While to use class inheritance, Python 3 fails with super() argument 1 must be type, not WSGIRequest
.
I'm on Django 2.1.4 and Python 3.7.0. I am trying to see if a user already submitted an file to be analyzed, if not, he is directed to the submission page. I've tried to do not use static methods, check if it's really Python 3 (because this problem is common on Python 2), on the super class I tried to inherit from "object" while also inheriting from "View" provided by Django (because this solves in Python 2 super() argument 1 must be type, not None).
This is the super class, it inherits from the class provided by Django "View".
class DatasetRequired(View):
@staticmethod
def get(request):
<redirects the user>
This is the base class
class Estatisticas(DatasetRequired):
@staticmethod
def get(request):
super(request)
<do various other stuff>
I'm expecting that the base class' get
function while called will call the super class get
function and check if the user already submitted the file.
I get:
TypeError at /estatisticas super() argument 1 must be type, not WSGIRequest
You have misunderstood how to use super()

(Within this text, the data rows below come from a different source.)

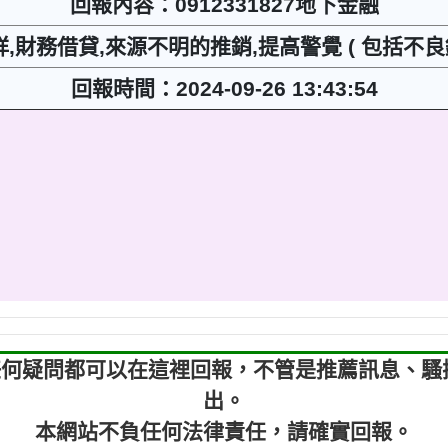
回報內容：0912331827地下金融
詳,財務借貸,來源不明的推銷,提高警覺 ( 包括不
回報時間：2024-09-26 13:43:54
7，有任何疑問都可以在這裡回報，不管是推薦訊息、
出。
本網站不負任何法律責任，請確實回報。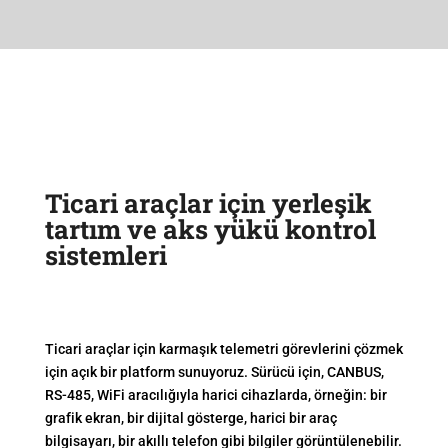
Ticari araçlar için yerleşik
tartım ve aks yükü kontrol
sistemleri
Ticari araçlar için karmaşık telemetri görevlerini çözmek
için açık bir platform sunuyoruz. Sürücü için, CANBUS,
RS-485, WiFi aracılığıyla harici cihazlarda, örneğin: bir
grafik ekran, bir dijital gösterge, harici bir araç
bilgisayarı, bir akıllı telefon gibi bilgiler görüntülenebilir.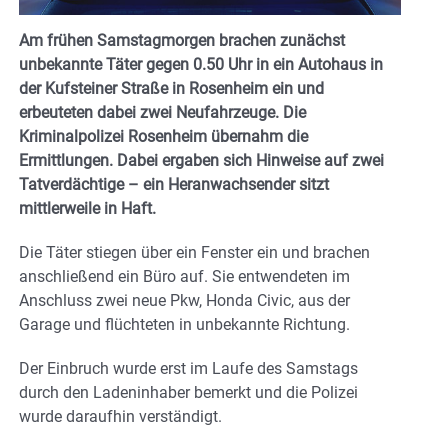
Am frühen Samstagmorgen brachen zunächst
unbekannte Täter gegen 0.50 Uhr in ein Autohaus in
der Kufsteiner Straße in Rosenheim ein und
erbeuteten dabei zwei Neufahrzeuge. Die
Kriminalpolizei Rosenheim übernahm die
Ermittlungen. Dabei ergaben sich Hinweise auf zwei
Tatverdächtige – ein Heranwachsender sitzt
mittlerweile in Haft.
Die Täter stiegen über ein Fenster ein und brachen
anschließend ein Büro auf. Sie entwendeten im
Anschluss zwei neue Pkw, Honda Civic, aus der
Garage und flüchteten in unbekannte Richtung.
Der Einbruch wurde erst im Laufe des Samstags
durch den Ladeninhaber bemerkt und die Polizei
wurde daraufhin verständigt.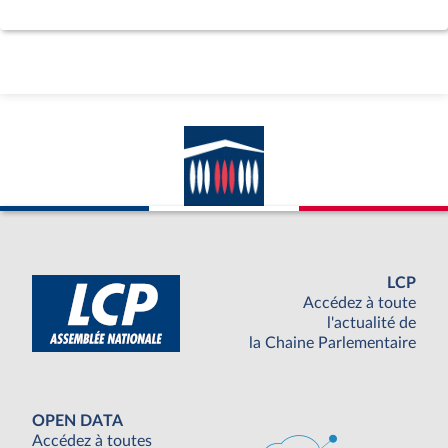
LCP
Accédez à toute
l'actualité de
la Chaine Parlementaire
OPEN DATA
Accédez à toutes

. You'd pass in the current class and an instance or class for the second argument, not the request
object. The result of that call is a special object that knows how to find and bind attributes on the parent classes by disregarding the current class.
In a staticmethod
context, you would have to pass in the current class as both arguments:
class Estatisticas(DatasetRequired):
@staticmethod
def get(request):
super(Estatisticas, Estatisticas).get(request)

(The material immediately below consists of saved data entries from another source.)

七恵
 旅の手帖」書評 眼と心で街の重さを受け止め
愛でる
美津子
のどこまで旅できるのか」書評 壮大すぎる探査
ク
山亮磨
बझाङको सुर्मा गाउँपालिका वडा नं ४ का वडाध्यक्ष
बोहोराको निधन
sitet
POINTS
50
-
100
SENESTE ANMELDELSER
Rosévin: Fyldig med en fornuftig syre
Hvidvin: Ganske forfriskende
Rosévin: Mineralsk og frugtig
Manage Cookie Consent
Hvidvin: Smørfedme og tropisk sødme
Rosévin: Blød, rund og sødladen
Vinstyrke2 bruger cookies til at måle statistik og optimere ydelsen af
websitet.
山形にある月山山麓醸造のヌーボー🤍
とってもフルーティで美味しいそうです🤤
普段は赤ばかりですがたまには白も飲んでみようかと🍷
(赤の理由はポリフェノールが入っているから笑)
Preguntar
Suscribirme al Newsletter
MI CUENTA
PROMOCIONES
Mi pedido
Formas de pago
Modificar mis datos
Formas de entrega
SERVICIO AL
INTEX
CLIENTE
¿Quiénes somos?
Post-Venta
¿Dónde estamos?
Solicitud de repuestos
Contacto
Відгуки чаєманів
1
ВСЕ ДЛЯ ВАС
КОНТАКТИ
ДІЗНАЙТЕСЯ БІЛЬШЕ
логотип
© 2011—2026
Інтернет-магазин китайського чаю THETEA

# <do various other stuff>
I'm really not sure why you are using a staticmethod
here. When handling a request, a special instance is created for a view, so you normally use normal instance methods. At that point, in Python 3, you can use super()
with no arguments:
class DatasetRequired(View):
def get(self, request):
# <redirects the user>
class Estatisticas(DatasetRequired):
def get(self, request):
super().get(request)
# <do various other stuff>
Python has enough context to know that super()
needs Estatisticas
and self
as arguments without you having to name those.